The most significant aspect of setting up a hedge fund is raising capital for it. If the manager is unable to raise the capital required to match the cost of setting up and making the fund functional, then they will soon have to let go of the business. This is because raising capital can be a difficult process and it is not possible for hedge fund managers to advertise publicly in accordance with the rules of Regulation D, and it is the third party marketers that are often the preferred service provider.
3PMs are those firms that are registered with the SEC as broker-dealers and are listed by the securities commission in the resident state of the respective firm. These firms maintain contacts within the industry of hedge firms and work towards raising capital for the hedge funds. Brokers are all those people who are listed to raise money for the third marketing firms and this means that they possess the Series 7 license and the Series 63 license.
The fee for every third party marketing firm differs. Mostly, the firms charge for the placement of assets. This is calculated as a percentage of the fee of the hedge fund manager and is considered out of both the allocation fee or performance and the management fee. For example, a fee structure can be such that the manager gives the 3PM 20 percent of the entire management performance fee that is produced on the assets that were raised by the third party marketer. This percentage will be more (up to 50 percent) for smaller funds as it is relatively simple and also more profitable for the third party marketer to raise capital for funds that are larger. These 3PMs may also necessitate a monthly deposit. Typically, this monthly deposit fee will be paid by the management company and not by the hedge fund. However, in special circumstances, such as when the fund is meager or when it is just rising, the third party marketing firm may hold discussions for an equity stake in the hedge fund manager.
The Third Party Marketing Agreement
The main factor that strengthens the relationship between a third party marketer and the manager of a hedge fund is because of a third party marketing agreement.
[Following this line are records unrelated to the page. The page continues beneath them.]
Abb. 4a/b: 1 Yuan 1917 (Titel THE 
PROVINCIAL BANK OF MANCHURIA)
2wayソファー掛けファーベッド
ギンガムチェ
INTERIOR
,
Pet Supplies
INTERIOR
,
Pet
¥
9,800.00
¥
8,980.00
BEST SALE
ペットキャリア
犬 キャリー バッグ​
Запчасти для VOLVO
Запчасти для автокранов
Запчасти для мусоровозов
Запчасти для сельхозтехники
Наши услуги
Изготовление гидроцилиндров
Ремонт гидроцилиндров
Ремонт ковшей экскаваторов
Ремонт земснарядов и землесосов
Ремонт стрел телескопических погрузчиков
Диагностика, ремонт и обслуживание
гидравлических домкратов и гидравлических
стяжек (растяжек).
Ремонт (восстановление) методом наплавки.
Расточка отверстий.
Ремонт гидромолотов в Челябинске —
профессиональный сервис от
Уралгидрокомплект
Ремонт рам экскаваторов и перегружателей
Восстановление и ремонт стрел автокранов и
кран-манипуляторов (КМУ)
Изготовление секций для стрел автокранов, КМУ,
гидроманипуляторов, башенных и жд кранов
The main initiator of these agreements is the third party marketing firm and they are ought to be studied by the hedge fund manager and the attorney of the manager before the agreement is signed. There is a possibility of a few back and forth repetitions of the agreement and the manager can take help from the lawyer of the hedge fund to draft various parts of the agreement that are all laid on the business points previously agreed upon with the third party marketer. One crucial mistake to avoid is entering into a third party marketing agreement without having a lawyer first critically examine and evaluate the agreement.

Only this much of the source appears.